▸ **WHAT YOU SHOULD DO**: Of the entries below, return only those lines from the line with "কেন্দ্র সচিব মাসুদ" to the line with "মতলব উত্তর উপজেলা", exactly, both included.

▸ **WORKING DATA**:
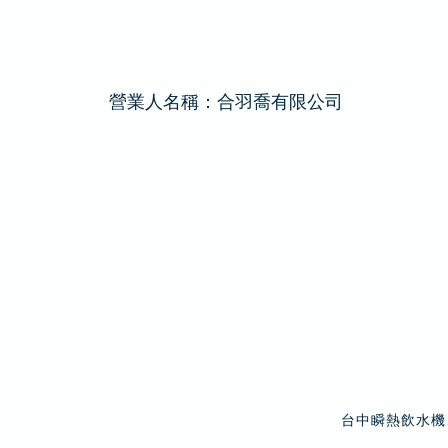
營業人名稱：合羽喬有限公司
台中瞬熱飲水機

==

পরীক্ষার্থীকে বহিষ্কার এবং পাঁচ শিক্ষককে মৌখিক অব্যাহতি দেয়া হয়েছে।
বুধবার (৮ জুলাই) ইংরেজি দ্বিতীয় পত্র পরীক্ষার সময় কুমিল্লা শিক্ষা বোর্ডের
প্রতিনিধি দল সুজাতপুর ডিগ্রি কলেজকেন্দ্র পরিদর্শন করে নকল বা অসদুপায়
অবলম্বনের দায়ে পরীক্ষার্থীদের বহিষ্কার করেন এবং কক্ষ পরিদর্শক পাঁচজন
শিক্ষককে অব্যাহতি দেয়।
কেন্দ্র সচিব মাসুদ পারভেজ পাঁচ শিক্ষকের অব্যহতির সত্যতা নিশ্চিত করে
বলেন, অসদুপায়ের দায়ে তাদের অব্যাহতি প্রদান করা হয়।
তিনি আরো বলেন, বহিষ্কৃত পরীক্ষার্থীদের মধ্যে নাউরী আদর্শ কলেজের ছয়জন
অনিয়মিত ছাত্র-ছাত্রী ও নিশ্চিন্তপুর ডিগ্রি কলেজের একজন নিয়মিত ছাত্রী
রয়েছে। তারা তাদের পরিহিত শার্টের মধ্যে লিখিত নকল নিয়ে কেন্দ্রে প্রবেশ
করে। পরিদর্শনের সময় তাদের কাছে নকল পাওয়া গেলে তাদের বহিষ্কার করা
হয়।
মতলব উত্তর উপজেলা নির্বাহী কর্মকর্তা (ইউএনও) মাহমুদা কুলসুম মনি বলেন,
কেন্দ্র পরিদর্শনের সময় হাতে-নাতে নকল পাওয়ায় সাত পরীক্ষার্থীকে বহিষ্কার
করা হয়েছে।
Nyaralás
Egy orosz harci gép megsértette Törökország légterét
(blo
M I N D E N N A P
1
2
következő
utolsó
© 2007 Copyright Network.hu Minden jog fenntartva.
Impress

---

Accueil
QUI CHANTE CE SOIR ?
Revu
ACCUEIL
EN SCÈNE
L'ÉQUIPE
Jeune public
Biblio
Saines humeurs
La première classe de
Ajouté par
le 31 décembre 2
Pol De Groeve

▸ **WRITTEN ANSWER**:
কেন্দ্র সচিব মাসুদ পারভেজ পাঁচ শিক্ষকের অব্যহতির সত্যতা নিশ্চিত করে
বলেন, অসদুপায়ের দায়ে তাদের অব্যাহতি প্রদান করা হয়।
তিনি আরো বলেন, বহিষ্কৃত পরীক্ষার্থীদের মধ্যে নাউরী আদর্শ কলেজের ছয়জন
অনিয়মিত ছাত্র-ছাত্রী ও নিশ্চিন্তপুর ডিগ্রি কলেজের একজন নিয়মিত ছাত্রী
রয়েছে। তারা তাদের পরিহিত শার্টের মধ্যে লিখিত নকল নিয়ে কেন্দ্রে প্রবেশ
করে। পরিদর্শনের সময় তাদের কাছে নকল পাওয়া গেলে তাদের বহিষ্কার করা
হয়।
মতলব উত্তর উপজেলা নির্বাহী কর্মকর্তা (ইউএনও) মাহমুদা কুলসুম মনি বলেন,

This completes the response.